● **Data listing**:
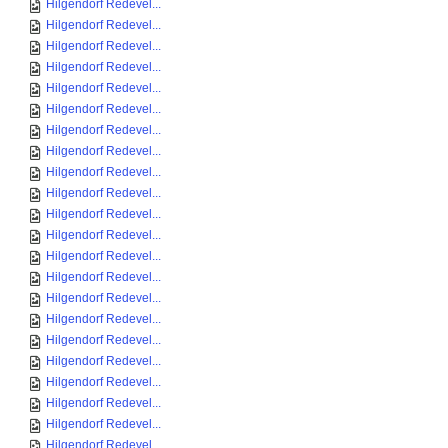
Hilgendorf Redevel...
Hilgendorf Redevel...
Hilgendorf Redevel...
Hilgendorf Redevel...
Hilgendorf Redevel...
Hilgendorf Redevel...
Hilgendorf Redevel...
Hilgendorf Redevel...
Hilgendorf Redevel...
Hilgendorf Redevel...
Hilgendorf Redevel...
Hilgendorf Redevel...
Hilgendorf Redevel...
Hilgendorf Redevel...
Hilgendorf Redevel...
Hilgendorf Redevel...
Hilgendorf Redevel...
Hilgendorf Redevel...
Hilgendorf Redevel...
Hilgendorf Redevel...
Hilgendorf Redevel...
Hilgendorf Redevel...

● **What is required**:
Your task is to repeat the data above exactly while excluding the pictures.

● **Exercise response**:
Hilgendorf Redevel...
Hilgendorf Redevel...
Hilgendorf Redevel...
Hilgendorf Redevel...
Hilgendorf Redevel...
Hilgendorf Redevel...
Hilgendorf Redevel...
Hilgendorf Redevel...
Hilgendorf Redevel...
Hilgendorf Redevel...
Hilgendorf Redevel...
Hilgendorf Redevel...
Hilgendorf Redevel...
Hilgendorf Redevel...
Hilgendorf Redevel...
Hilgendorf Redevel...
Hilgendorf Redevel...
Hilgendorf Redevel...
Hilgendorf Redevel...
Hilgendorf Redevel...
Hilgendorf Redevel...
Hilgendorf Redevel...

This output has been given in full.